As I speak, there are projects looking to prove emoji as a useful form of language itself. Much like the Lolcat Bible before it, Emoji Dick hopes to translate the entirety of Herman Melville’s epic Moby Dick into the Unicode-recognized characters. The “Emoji Poems” Tumblr has collected hundreds of attempts at translating great works: Watch as Hamlet is reduced to a smiling ghost and an empty thought bubble. Gone are the soliloquies of death and loss, the challenged authenticity of madness, and a desperate search for meaning. A smiling ghost and an empty thought bubble.
Of course, the emoji pool is always growing. Currently, the Unicode Consortium recognizes 722 distinct emoji, an astonishing amount for something mostly meant to just be fancied-up emoticons. However, even this impressive number of symbols is limited by its very method of production.
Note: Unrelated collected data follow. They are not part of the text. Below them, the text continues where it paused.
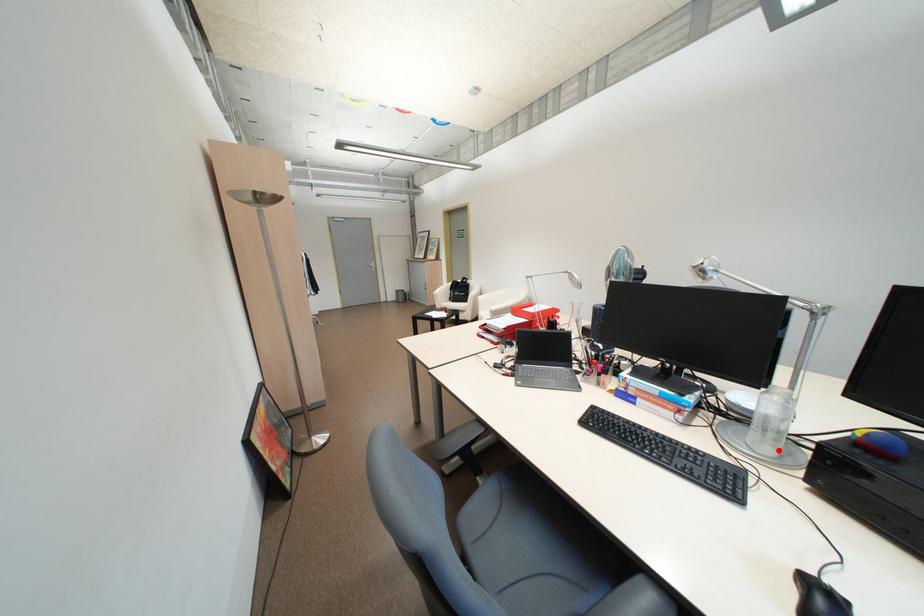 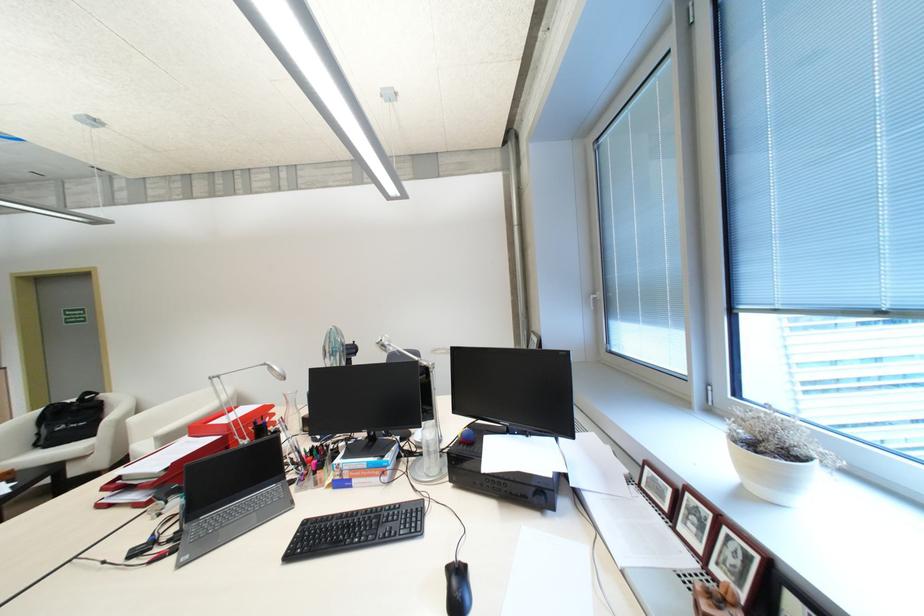 In the second image, find the point that corresponds to the highlighted location in the first image.

(444, 469) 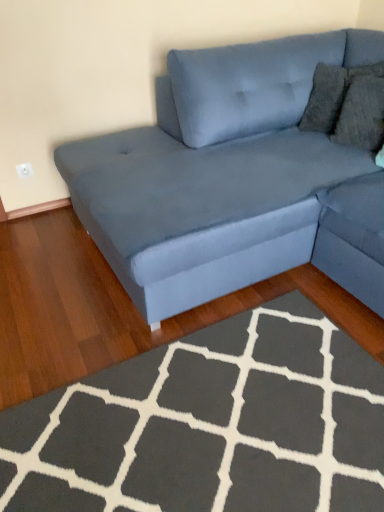 This screenshot has height=512, width=384. Identify the location of free point above dark gray plush rug at lower center (from a real-world perspective). (228, 409). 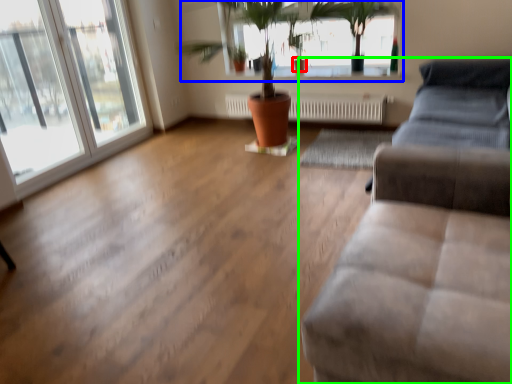 Question: Considering the real-world distances, which object is closest to flowerpot (highlighted by a red box)? bay window (highlighted by a blue box) or studio couch (highlighted by a green box).

Choices:
 (A) bay window
 (B) studio couch

Answer: (A) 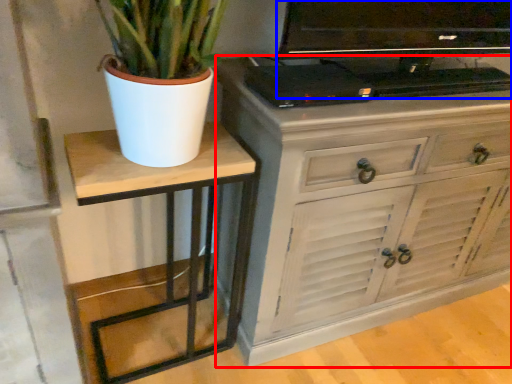 Question: Which object is further to the camera taking this photo, chest of drawers (highlighted by a red box) or television (highlighted by a blue box)?

Choices:
 (A) chest of drawers
 (B) television

Answer: (A) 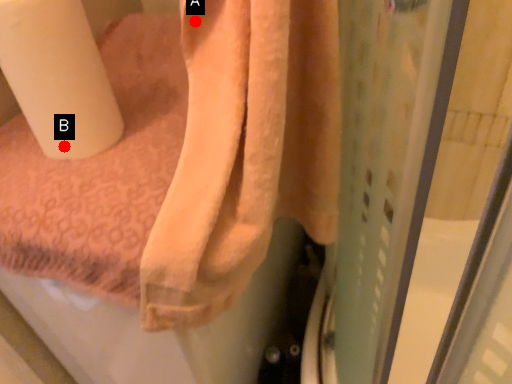 Question: Two points are circled on the image, labeled by A and B beside each circle. Which point is farther to the camera?

Choices:
 (A) A is further
 (B) B is further

Answer: (B) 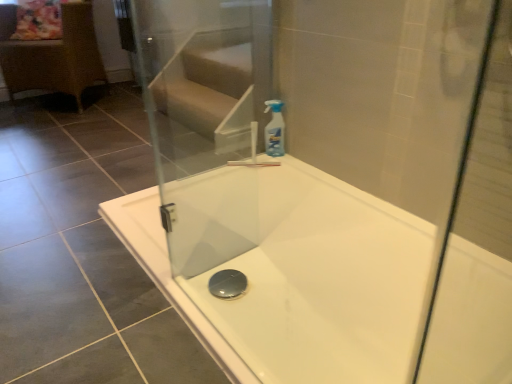 Find the location of a particular element. Image resolution: width=512 pixels, height=384 pixels. vacant space in rattan wicker chair at left (from a real-world perspective) is located at coordinates (64, 104).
Whereas a language is built and altered by all who speak it, emoji is controlled by the elites of the technology world.
This has shown itself nowhere as strongly as it has in reaction to the homogeneity of emoji faces. The demand for ethnic diversity among the characters urged the Consortium to release a veritable color palette of smiling, frowning, winking, and smirking faces. Whereas the Oxford English Dictionary responds to the growth of the English language, emoji must wait itself for the decisions of an unelected committee.
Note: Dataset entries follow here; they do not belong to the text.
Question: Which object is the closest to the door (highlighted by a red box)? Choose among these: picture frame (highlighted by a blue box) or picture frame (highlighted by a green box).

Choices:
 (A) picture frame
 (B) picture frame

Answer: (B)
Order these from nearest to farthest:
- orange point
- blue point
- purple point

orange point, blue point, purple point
And the reliance of emoji upon already-filled language standards means it could actually serve as a stop sign for the development of language. Because it can only use images of physical items or actions—or pre-existing symbols like the dollar sign—emoji can never grow organically to help represent abstract concepts. All it can ever be is a direct translation of the languages we speak now, a clipart pig Latin.
All emoji can ever be is a direct translation of the languages we speak now, a clipart pig Latin.
The people who invent languages for a living understand this difference. David J. Peterson, professional linguist, worked closely with George R. R. Martin to invent a spoken language for the Dothraki on HBO’s Game of Thrones. In doing so, he coined over 400 original terms, developed their grammar, and even decided which phrases the Dothraki would have no words for, such as “thank you.” Like Klingon and Elvish before it, Dothraki is a livable language with its own quirks, grammars, and speakers.
And because, unlike emoji, these fabricated languages are free from reliance on not just the physical world but other languages, they have beauty and structure all their own to admire. In the same way readers of classic literature might have a favorite translation of Pessoa or Kierkegaard because of the interpretation available between Portuguese and English or German and English, a translator of emoji would only be left to the literal, likely English or Japanese origins of the text.
To many teens, this might sound like a defeatist position, reminiscent of the teacher that forgets the purpose of language and only finds beauty in the structure and rules, not in the free will it can express in all forms. But the use of emoji is not the use of “ain’t”—it is not an alteration or invention of language as much as it is an abandonment of speech altogether.
It is not an alteration or invention of language as much as it is an abandonment of speech altogether.
What is the emoji for “apricity,” which means the warmth of the sun in the wintertime? Or for “plenilune,” a word Tolkien called his favorite because it is beautiful before you even know what it means? Or wabi-sabi, a Japanese word with no equal translation best understood as “finding beauty in the imperfection of things?” Emoji takes us backwards through the complex development of language and reduces that complexity to little more than visual cues. Far from standing on their own, all emoji can do is remind us of the language we leave behind when we become reliant on stiff Unicode translations of true speech to tell each other how we really feel.